Department of Pedodontics and Preventive Dentistry, Terna Dental College, Navi Mumbai, Maharashtra, India.
J Endod. 2017 Apr;43(4):507-513. doi: 10.1016/j.joen.2016.11.026. Epub 2017 Feb 16.
The purpose of this study was to compare Biodentine and mineral trioxide aggregate (MTA) for direct pulp capping in young permanent molars by clinical and radiographic evaluation in 7- to 9-year-old children.
In 50 patients, 29 patients with bilateral asymptomatic first permanent molars with carious involvement were selected. According to split mouth design, these patients were then divided into 2 groups, Biodentine group (right side) and MTA group (left side). The pulp-capping procedure was performed by using Biodentine and MTA in 58 asymptomatic bilateral permanent molars with pulp exposure. At each recall (baseline, 6 and 12 months), treatment outcome was assessed clinically through pulpal sensitivity tests as well as radiographically to evaluate dentin bridge formation.
The study reported 100% success rate with both Biodentine and MTA at baseline and 6- and 12-month follow-up on the basis of clinical and radiographic parameters. These findings were statistically non-significant (P < .05) between both groups (Biodentine and MTA). Radiographically, dentin bridge formation was not evident with both groups at baseline, but it was evident after 6- and 12-month follow-up. These findings were statistically non-significant (P < .05) in both Biodentine and MTA groups.

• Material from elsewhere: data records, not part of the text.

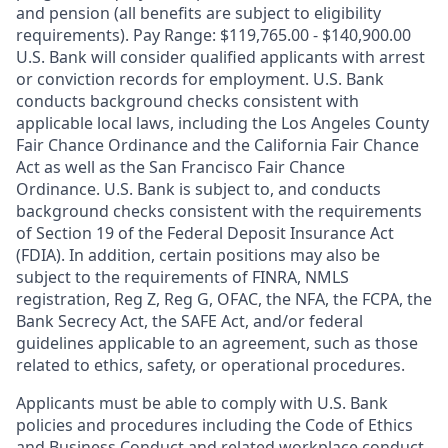
and pension (all benefits are subject to eligibility
requirements). Pay Range: $119,765.00 - $140,900.00
U.S. Bank will consider qualified applicants with arrest
or conviction records for employment. U.S. Bank
conducts background checks consistent with
applicable local laws, including the Los Angeles County
Fair Chance Ordinance and the California Fair Chance
Act as well as the San Francisco Fair Chance
Ordinance. U.S. Bank is subject to, and conducts
background checks consistent with the requirements
of Section 19 of the Federal Deposit Insurance Act
(FDIA). In addition, certain positions may also be
subject to the requirements of FINRA, NMLS
registration, Reg Z, Reg G, OFAC, the NFA, the FCPA, the
Bank Secrecy Act, the SAFE Act, and/or federal
guidelines applicable to an agreement, such as those
related to ethics, safety, or operational procedures.
Applicants must be able to comply with U.S. Bank
policies and procedures including the Code of Ethics
and Business Conduct and related workplace conduct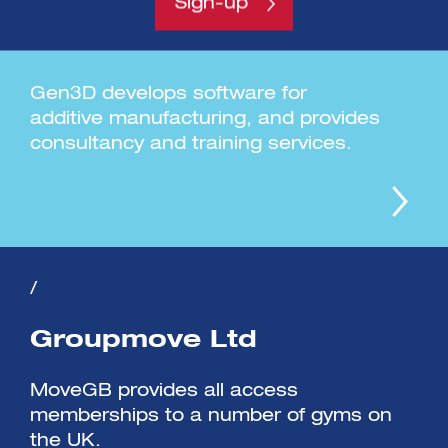
Sign-up
Gen3D Ltd
Gen3D develops software for
additive manufacturing, and provides
consultancy and training services.
/
Groupmove Ltd
MoveGB provides all access
memberships to a number of gyms on
the UK.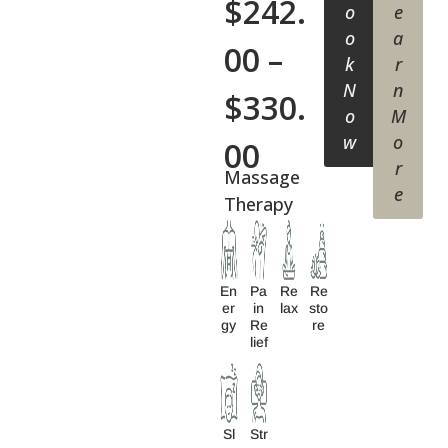
$
242.
o
e
o
a
00
–
k
r
N
n
$
330.
o
M
w
o
00
r
Massage
e
Therapy
En
Pa
Re
Re
Er
In
Lax
Sto
Gy
Re
Re
Lief
Sl
Str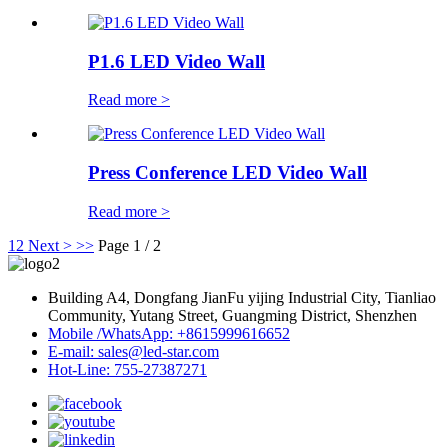
P1.6 LED Video Wall
Read more >
Press Conference LED Video Wall
Read more >
1
2
Next >
>>
Page 1 / 2
Building A4, Dongfang JianFu yijing Industrial City, Tianliao
Community, Yutang Street, Guangming District, Shenzhen
Mobile /WhatsApp: +8615999616652
E-mail: sales@led-star.com
Hot-Line: 755-27387271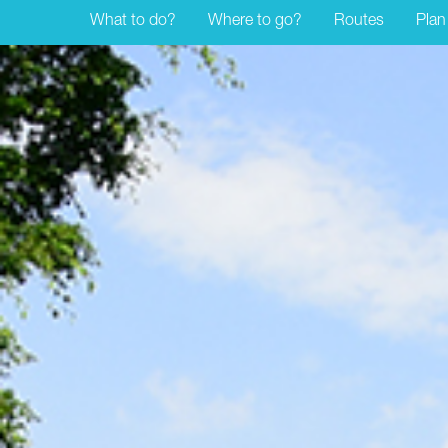
What to do?
Where to go?
Routes
Plan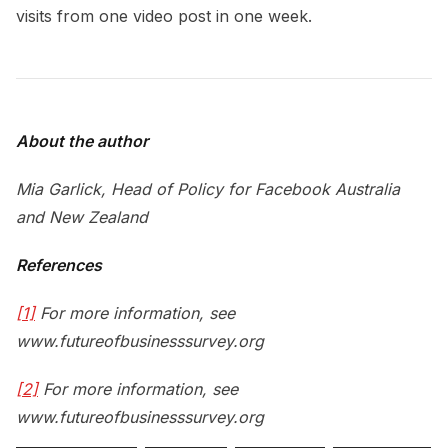
visits from one video post in one week.
About the author
Mia Garlick, Head of Policy for Facebook Australia
and New Zealand
References
[1]
For more information, see
www.futureofbusinesssurvey.org
[2]
For more information, see
www.futureofbusinesssurvey.org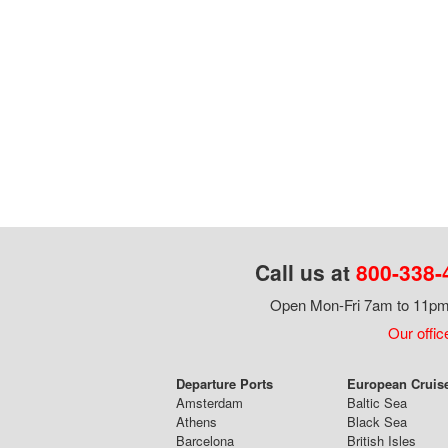
Call us at
800-338-
Open Mon-Fri 7am to 11pm,
Our offic
Departure Ports
European Cruis
Amsterdam
Baltic Sea
Athens
Black Sea
Barcelona
British Isles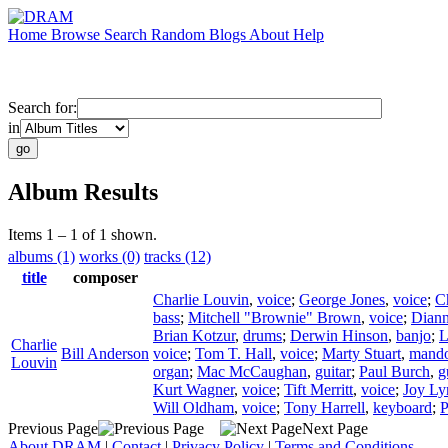
Home
Browse
Search
Random
Blogs
About
Help
Search for:
in
Album Results
Items 1 – 1 of 1 shown.
albums (1)
works (0)
tracks (12)
title
composer
Charlie Louvin
,
voice
;
George Jones
,
voice
;
C
bass
;
Mitchell "Brownie" Brown
,
voice
;
Diann
Brian Kotzur
,
drums
;
Derwin Hinson
,
banjo
;
L
Charlie
Bill Anderson
voice
;
Tom T. Hall
,
voice
;
Marty Stuart
,
mando
Louvin
organ
;
Mac McCaughan
,
guitar
;
Paul Burch
,
g
Kurt Wagner
,
voice
;
Tift Merritt
,
voice
;
Joy Ly
Will Oldham
,
voice
;
Tony Harrell
,
keyboard
;
P
Previous Page
Next Page
About DRAM
|
Contact
|
Privacy Policy
|
Terms and Conditions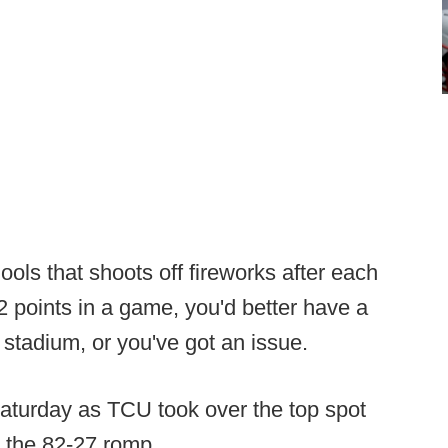
hools that shoots off fireworks after each
 points in a game, you'd better have a
stadium, or you've got an issue.
aturday as TCU took over the top spot
n the 82-27 romp.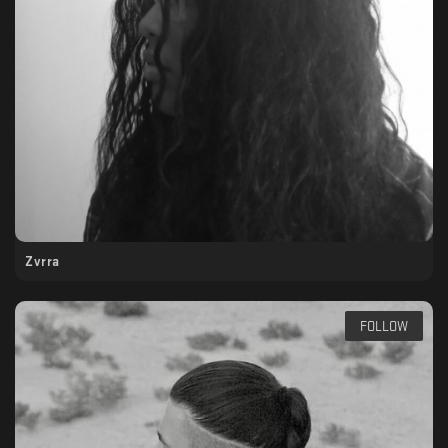
Zvrra
FOLLOW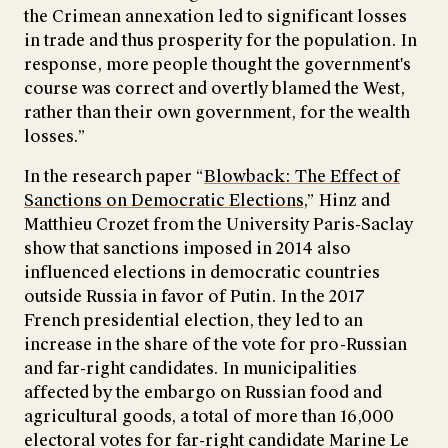
the Crimean annexation led to significant losses
in trade and thus prosperity for the population. In
response, more people thought the government's
course was correct and overtly blamed the West,
rather than their own government, for the wealth
losses.”
In the research paper “
Blowback: The Effect of
Sanctions on Democratic Elections,
” Hinz and
Matthieu Crozet from the University Paris-Saclay
show that sanctions imposed in 2014 also
influenced elections in democratic countries
outside Russia in favor of Putin. In the 2017
French presidential election, they led to an
increase in the share of the vote for pro-Russian
and far-right candidates. In municipalities
affected by the embargo on Russian food and
agricultural goods, a total of more than 16,000
electoral votes for far-right candidate Marine Le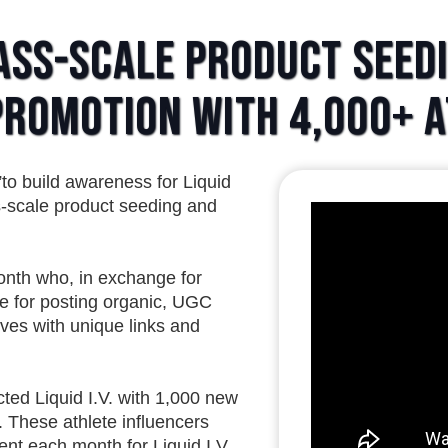
ass-Scale Product Seed
 Promotion with 4,000+ 
to build awareness for Liquid
s-scale product seeding and
nth who, in exchange for
le for posting organic, UGC
lives with unique links and
ed Liquid I.V. with 1,000 new
 These athlete influencers
ent each month for Liquid I.V.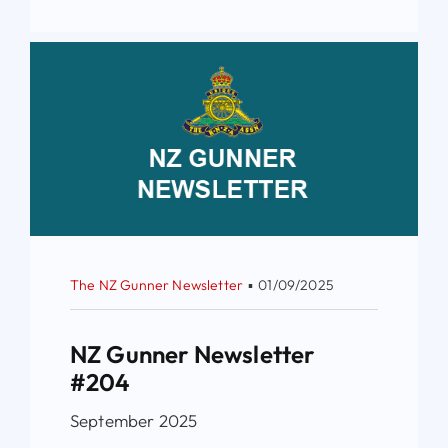
The NZ Gunner Newsletter
▪
01/09/2025
NZ Gunner Newsletter
#204
September 2025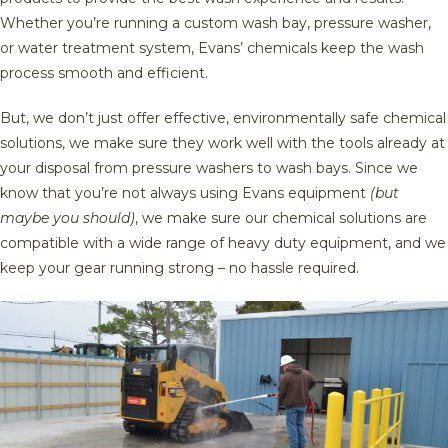
Whether you’re running a custom wash bay, pressure washer,
or water treatment system, Evans’ chemicals keep the wash
process smooth and efficient.
But, we don’t just offer effective, environmentally safe chemical
solutions, we make sure they work well with the tools already at
your disposal from pressure washers to wash bays. Since we
know that you’re not always using Evans equipment
(but
maybe you should)
, we make sure our chemical solutions are
compatible with a wide range of heavy duty equipment, and we
keep your gear running strong – no hassle required.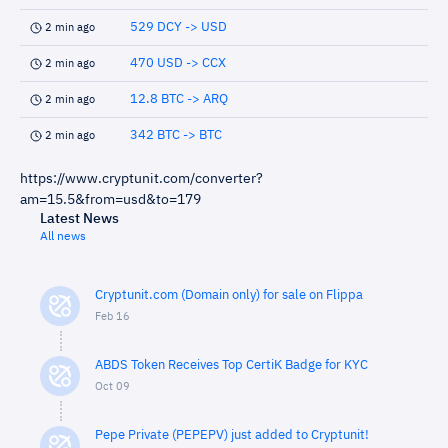
529 DCY -> USD
2 min ago
470 USD -> CCX
2 min ago
12.8 BTC -> ARQ
2 min ago
342 BTC -> BTC
2 min ago
https://www.cryptunit.com/converter?
am=15.5&from=usd&to=179
Latest News
All news
Cryptunit.com (Domain only) for sale on Flippa
Feb 16
ABDS Token Receives Top CertiK Badge for KYC
Oct 09
Pepe Private (PEPEPV) just added to Cryptunit!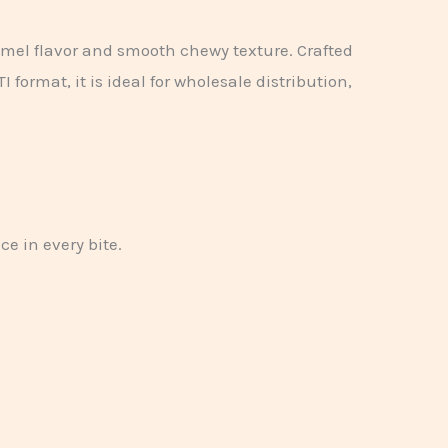
amel flavor and smooth chewy texture. Crafted
format, it is ideal for wholesale distribution,
e in every bite.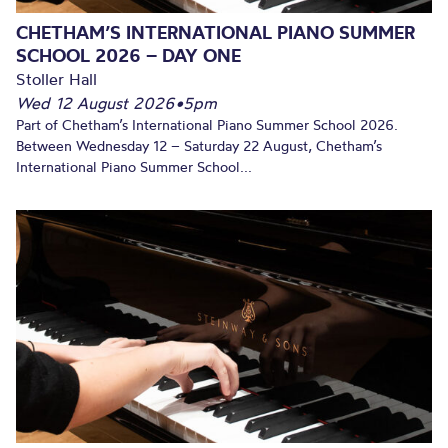
CHETHAM’S INTERNATIONAL PIANO SUMMER
SCHOOL 2026 – DAY ONE
Stoller Hall
Wed 12 August 2026
•
5pm
Part of Chetham’s International Piano Summer School 2026.
Between Wednesday 12 – Saturday 22 August, Chetham’s
International Piano Summer School...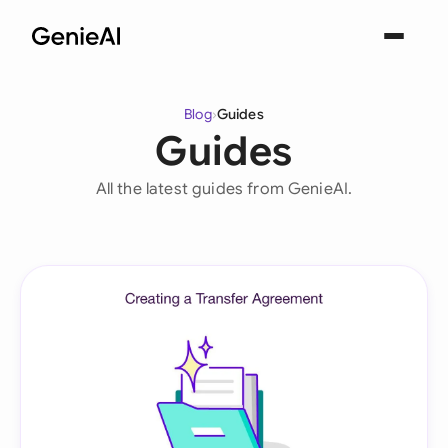
Blog
›
Guides
Guides
All the latest guides from GenieAI.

This study reported 100% success rate with both MTA and Biodentine when used as direct pulp-capping agent in first permanent molars in 7- to 9-year-old children. The major limitations of the study were smaller sample size and short follow-up period.
本研究的目的是通过对7至9岁儿童的临床和影像学评估,比较生物活性玻璃陶瓷(Biodentine)和三氧化矿物凝聚体(MTA)用于年轻恒牙直接盖髓的效果。
选取50例患者,其中29例双侧无症状的第一恒磨牙有龋损。根据双侧对照设计,将这些患者分为两组,生物活性玻璃陶瓷组(右侧)和MTA组(左侧)。对58颗无症状且牙髓暴露的双侧恒磨牙分别使用生物活性玻璃陶瓷和MTA进行盖髓治疗。在每次复诊(基线、6个月和12个月)时,通过牙髓敏感性测试进行临床评估,并通过影像学检查评估牙本质桥的形成情况。
根据临床和影像学参数,该研究报告在基线、6个月和12个月随访时,生物活性玻璃陶瓷和MTA的成功率均为100%。两组(生物活性玻璃陶瓷组和MTA组)之间的这些结果在统计学上无显著差异(P < 0.05)。影像学检查显示,两组在基线时均未见到明显的牙本质桥形成,但在6个月和12个月随访后可见。生物活性玻璃陶瓷组和MTA组的这些结果在统计学上均无显著差异(P < 0.05)。
本研究报告,在7至9岁儿童的第一恒磨牙中,生物活性玻璃陶瓷和MTA作为直接盖髓剂的成功率均为100%。本研究的主要局限性在于样本量较小和随访期较短。